[Page-level text extractions]

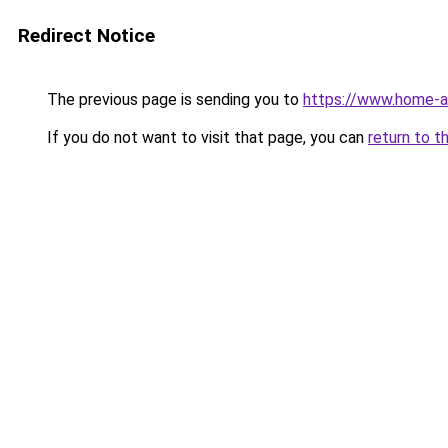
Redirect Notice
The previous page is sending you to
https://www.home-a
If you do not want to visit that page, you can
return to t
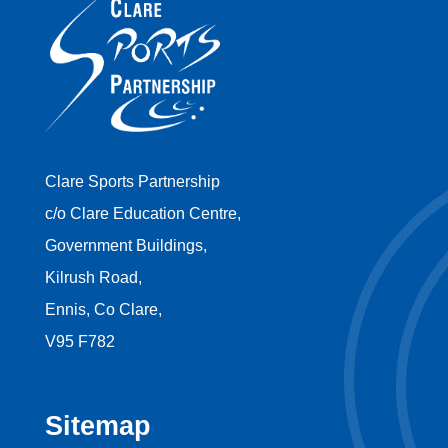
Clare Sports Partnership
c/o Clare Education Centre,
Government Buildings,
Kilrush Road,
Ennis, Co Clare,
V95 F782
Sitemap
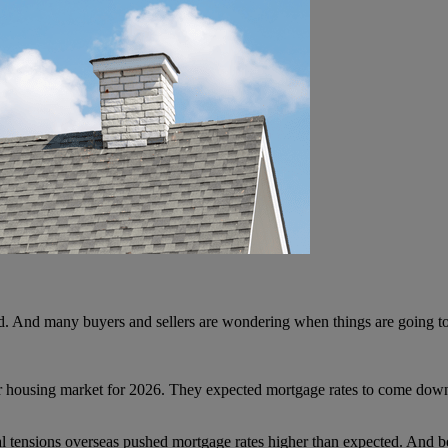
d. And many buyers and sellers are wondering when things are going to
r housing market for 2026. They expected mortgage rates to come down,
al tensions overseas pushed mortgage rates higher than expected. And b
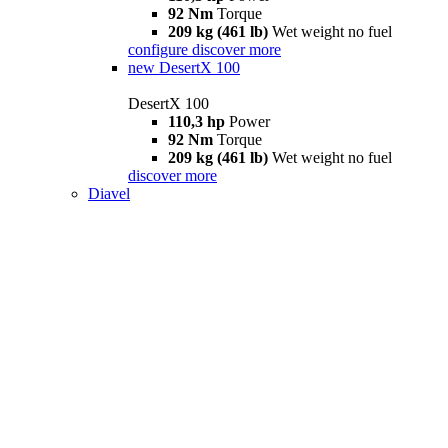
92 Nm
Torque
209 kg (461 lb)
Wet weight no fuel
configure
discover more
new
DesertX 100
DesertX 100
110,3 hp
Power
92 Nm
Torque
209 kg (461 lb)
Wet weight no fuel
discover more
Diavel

== Assignment ==
Write out every line above exactly as it is, leaving out the pictures.

== Your response ==
Redirect Notice
The previous page is sending you to
https://www.home-a
If you do not want to visit that page, you can
return to t
Clare Sports Partnership
c/o Clare Education Centre,
Government Buildings,
Kilrush Road,
Ennis, Co Clare,
V95 F782
Sitemap
d. And many buyers and sellers are wondering when things are going to
r housing market for 2026. They expected mortgage rates to come down,
al tensions overseas pushed mortgage rates higher than expected. And b
92 Nm
Torque
209 kg (461 lb)
Wet weight no fuel
configure
discover more
new
DesertX 100
DesertX 100
110,3 hp
Power
92 Nm
Torque
209 kg (461 lb)
Wet weight no fuel
discover more
Diavel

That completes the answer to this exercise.